Meet My Mafia King on Christmas
Twenty years ago, on a rainy night, I stood in front of her with my frail body, clutching a rusted iron pipe, trembling all over but shouting the harshest words I’d ever said: "If you dare touch her again, I’ll kill you!"
No one knew that night—I wasn’t a hero.
I was just a fool strangled by fate, who personally shoved the one who saved me into hell.
Today, I stopped her in the hospital corridor. The white coat made her look cold as frost, her badge reading “Dr. Aurora Lin.” How laughable—she even changed her surname, escaping completely.
But when I stepped closer, her fingers trembled, and the medicine bottle dropped to the floor.
She’s still afraid of me.
“Your mother is dying,” I said, my voice like sandpaper scraping over wounds. “The man who held a knife to her throat back then—was your father.
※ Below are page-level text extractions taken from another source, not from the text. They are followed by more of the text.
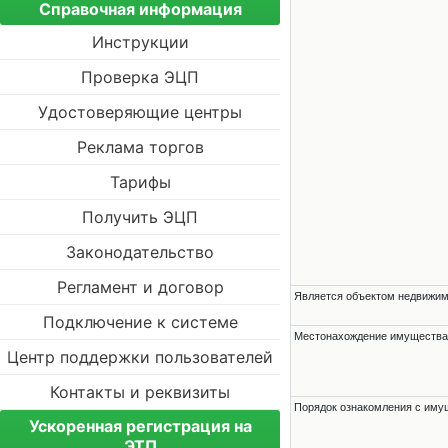
Справочная информация
Инструкции
Проверка ЭЦП
Удостоверяющие центры
Реклама торгов
Тарифы
Получить ЭЦП
Законодательство
Регламент и договор
Является объектом недвижи
Подключение к системе
Местонахождение имущества
Центр поддержки пользователей
Контакты и реквизиты
Порядок ознакомления с им
Ускоренная регистрация на
ЭТП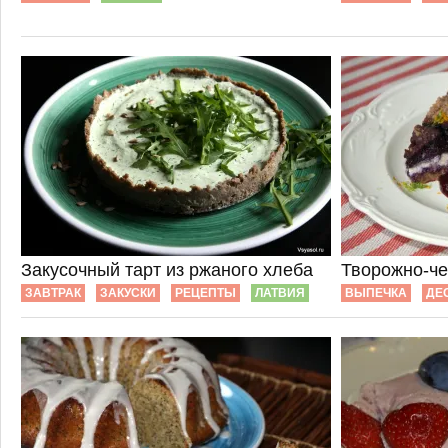
Закусочный тарт из ржаного хлеба
Творожно-че
ЗАВТРАК
ЗАКУСКИ
РЕЦЕПТЫ
ЛАТВИЯ
ВЫПЕЧКА
ДЕ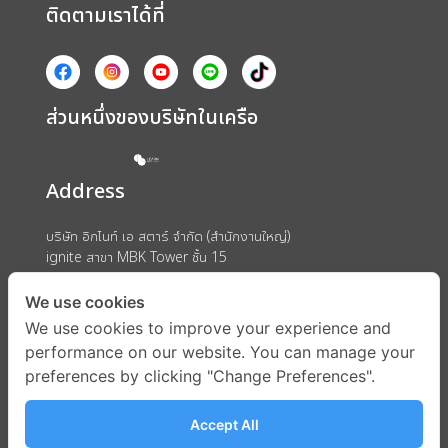
ติดตามเราได้ที่
ส่วนหนึ่งของบริษัทในเครือ
Address
บริษัท อิกไนท์ เอ สตาร์ จำกัด (สำนักงานใหญ่)
ignite สาขา MBK Tower ชั้น 15
ถนนพญาไท แขวงวังใหม่ เขตปทุมวัน กรุงเทพมหานคร 10330
We use cookies
We use cookies to improve your experience and
performance on our website. You can manage your
preferences by clicking "Change Preferences".
Accept All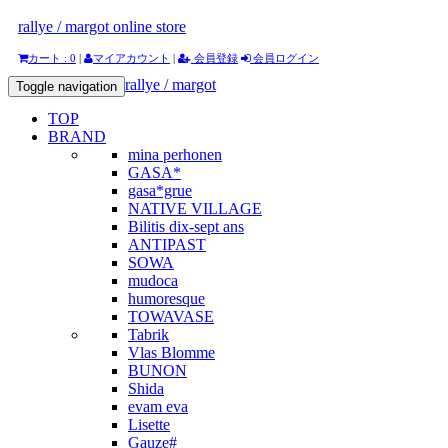
rallye / margot online store
カート : 0
|
マイアカウント
|
会員登録
会員ログイン
rallye / margot
Toggle navigation
TOP
BRAND
mina perhonen
GASA*
gasa*grue
NATIVE VILLAGE
Bilitis dix-sept ans
ANTIPAST
SOWA
mudoca
humoresque
TOWAVASE
Tabrik
Vlas Blomme
BUNON
Shida
evam eva
Lisette
Gauze#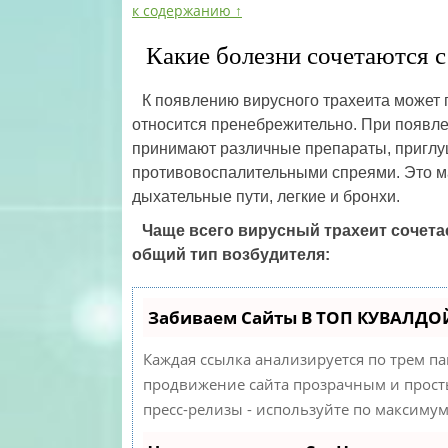
к содержанию ↑
Какие болезни сочетаются с
К появлению вирусного трахеита может
относится пренебрежительно. При появле
принимают различные препараты, приглу
противовоспалительными спреями. Это м
дыхательные пути, легкие и бронхи.
Чаще всего вирусный трахеит сочета
общий тип возбудителя:
Забиваем Сайты В ТОП КУВАЛДОЙ
Каждая ссылка анализируется по трем п
продвижение сайта прозрачным и просты
пресс-релизы - используйте по максиму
But the one who signed the organ donation consent form in the end? My mother.”
She snapped her head up, her eyes exploding with stormy waves.
Memories rewound—
She knelt in a pool of blood, wailing as she held her mother’s body, while I sat in the police station giving testimony, praised as a “brave good boy.”
No one told me the “attacker” I knocked unconscious that night was the father she had tried desperately to protect.
No one mentioned that my mother, to clear me of guilt, quietly took the blame—and died three years later from liver failure.
Aurora lost everything—her name, her identity, her life. And I? I wore the mask of a hero and lived as the greatest demon.
“You have no idea how these twenty years have been for me,” she suddenly laughed, tears crashing down. “Every day, I wish it had been you who died instead.”
I pulled out a knife from my chest—a stainless steel scalpel, stolen last night from her office.
“Here,” I turned it around and offered her the handle. “Now you’re the doctor. Now you’re the winner. Whatever you want to take from me, I’ll accept.”
She didn’t take it.
Instead, she lunged forward and hugged me, her nails digging into my back as if trying to carve me into her bones.
“Rory… kill me,” she whispered against my ear, laughing through sobs. “We should’ve both died that rainy night anyway.”
The heart monitor shrieked sharply.
Inside the room, her mother’s heartbeat flattened into a straight line.
And we stood at the edge between life and death—neither willing to let go.